What to do>
In the records below, find the line with "In her heartfelt", then retype it and every following line exactly, stopping after the line with "pavilions. As night". Leave the pictures out.
*** Opening of Record extracts ***
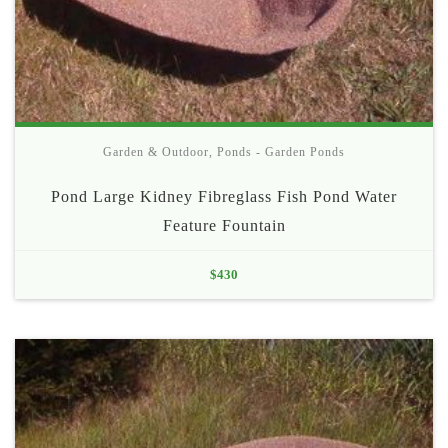
Garden & Outdoor
,
Ponds - Garden Ponds
Pond Large Kidney Fibreglass Fish Pond Water
Feature Fountain
$
430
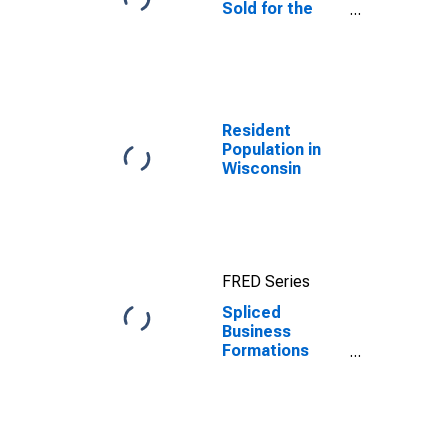
Sold for the
United States
Resident
Population in
Wisconsin
FRED Series
Spliced
Business
Formations
within 8
Quarters for
Wisconsin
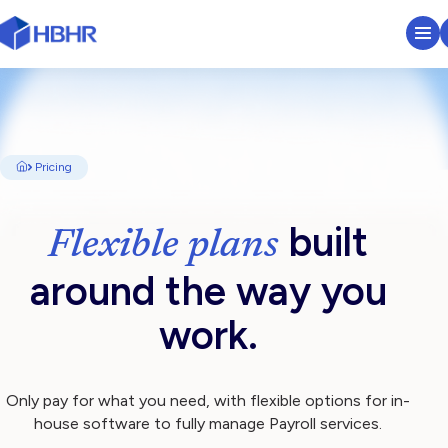
HR & Payroll Platform
Learn
Pricing
Pricing
built
Flexible plans
Sectors We Serve
around the way you
About
work.
Insights
Only pay for what you need, with flexible options for in-
house software to fully manage Payroll services.
Search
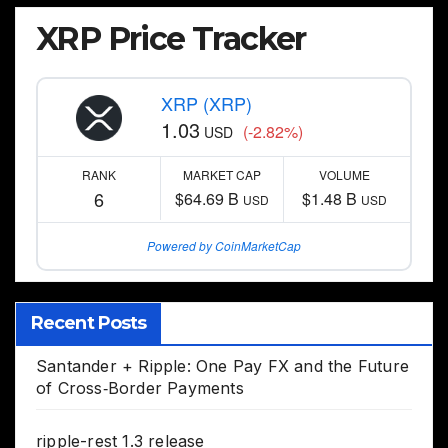
XRP Price Tracker
XRP (XRP)
1.03
(-2.82%)
USD
RANK
MARKET CAP
VOLUME
6
$64.69 B
$1.48 B
USD
USD
Powered by CoinMarketCap
Recent Posts
Santander + Ripple: One Pay FX and the Future
of Cross‑Border Payments
ripple-rest 1.3 release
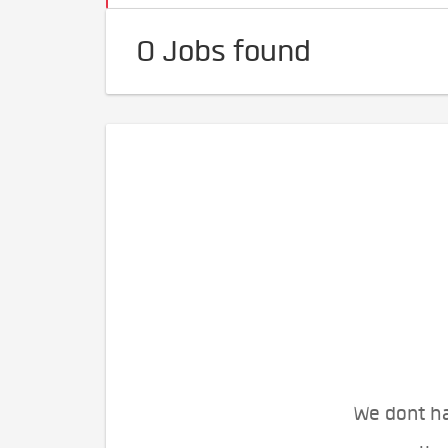
0 Jobs found
We dont ha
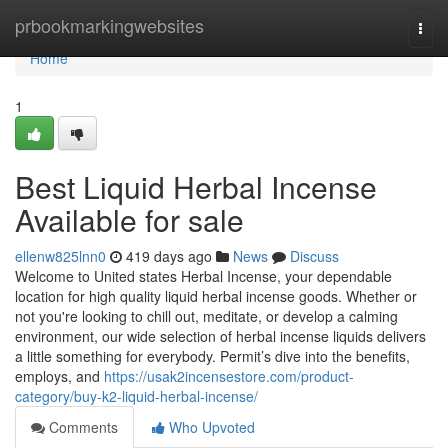
Home
prbookmarkingwebsites
Togg
navi
Home
1
Best Liquid Herbal Incense
Available for sale
ellenw825lnn0
419 days ago
News
Discuss
Welcome to United states Herbal Incense, your dependable
location for high quality liquid herbal incense goods. Whether or
not you're looking to chill out, meditate, or develop a calming
environment, our wide selection of herbal incense liquids delivers
a little something for everybody. Permit’s dive into the benefits,
employs, and
https://usak2incensestore.com/product-
category/buy-k2-liquid-herbal-incense/
Comments
Who Upvoted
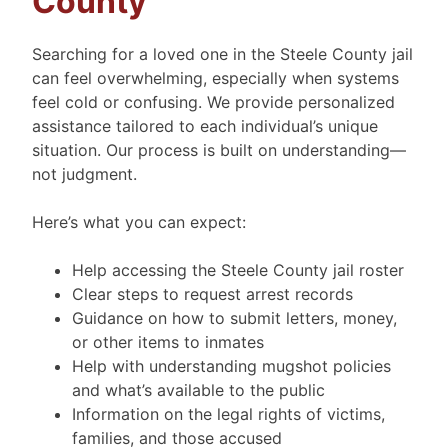
County
Searching for a loved one in the Steele County jail
can feel overwhelming, especially when systems
feel cold or confusing. We provide personalized
assistance tailored to each individual’s unique
situation. Our process is built on understanding—
not judgment.
Here’s what you can expect:
Help accessing the Steele County jail roster
Clear steps to request arrest records
Guidance on how to submit letters, money,
or other items to inmates
Help with understanding mugshot policies
and what’s available to the public
Information on the legal rights of victims,
families, and those accused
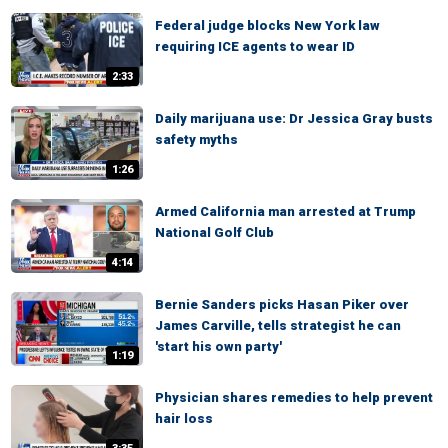
Federal judge blocks New York law
requiring ICE agents to wear ID
2:33
Daily marijuana use: Dr Jessica Gray busts
safety myths
1:26
Armed California man arrested at Trump
National Golf Club
4:14
Bernie Sanders picks Hasan Piker over
James Carville, tells strategist he can
'start his own party'
1:19
Physician shares remedies to help prevent
hair loss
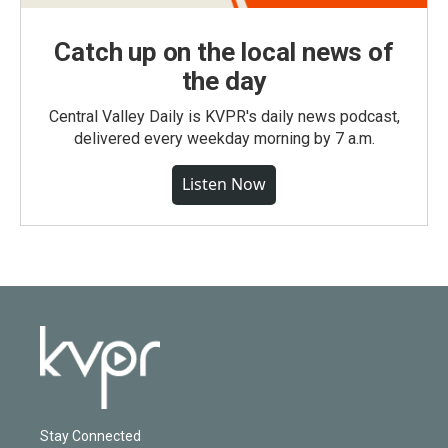
Catch up on the local news of
the day
Central Valley Daily is KVPR's daily news podcast,
delivered every weekday morning by 7 a.m.
Listen Now
Stay Connected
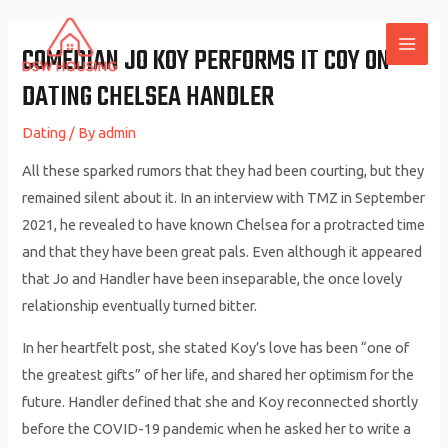
Skip
to
COMEDIAN JO KOY PERFORMS IT COY ON
MAI
content
DATING CHELSEA HANDLER
ME
Dating
/ By
admin
All these sparked rumors that they had been courting, but they
remained silent about it. In an interview with TMZ in September
2021, he revealed to have known Chelsea for a protracted time
and that they have been great pals. Even although it appeared
that Jo and Handler have been inseparable, the once lovely
relationship eventually turned bitter.
In her heartfelt post, she stated Koy’s love has been “one of
the greatest gifts” of her life, and shared her optimism for the
future. Handler defined that she and Koy reconnected shortly
before the COVID-19 pandemic when he asked her to write a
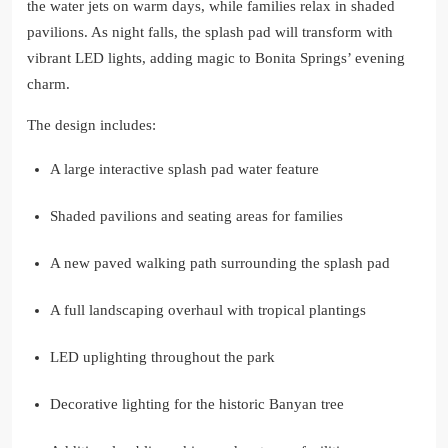
the water jets on warm days, while families relax in shaded
pavilions. As night falls, the splash pad will transform with
vibrant LED lights, adding magic to Bonita Springs’ evening
charm.
The design includes:
A large interactive splash pad water feature
Shaded pavilions and seating areas for families
A new paved walking path surrounding the splash pad
A full landscaping overhaul with tropical plantings
LED uplighting throughout the park
Decorative lighting for the historic Banyan tree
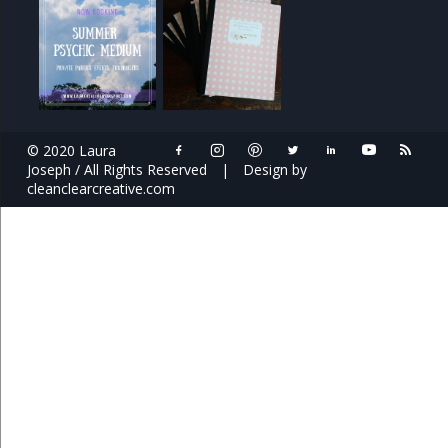
© 2020 Laura
Joseph / All Rights Reserved
|
Design by
cleanclearcreative.com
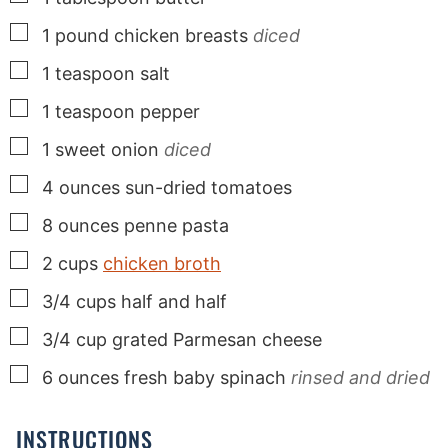
▢
1
pound
chicken breasts
diced
▢
1
teaspoon
salt
▢
1
teaspoon
pepper
▢
1
sweet onion
diced
▢
4
ounces
sun-dried tomatoes
▢
8
ounces
penne pasta
▢
2
cups
chicken broth
▢
3/4
cups
half and half
▢
3/4
cup
grated Parmesan cheese
▢
6
ounces
fresh baby spinach
rinsed and dried
INSTRUCTIONS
*** Close of Record extracts ***
Answer below>
In her heartfelt post, she stated Koy’s love has been “one of
the greatest gifts” of her life, and shared her optimism for the
future. Handler defined that she and Koy reconnected shortly
before the COVID-19 pandemic when he asked her to write a
the water jets on warm days, while families relax in shaded
pavilions. As night falls, the splash pad will transform with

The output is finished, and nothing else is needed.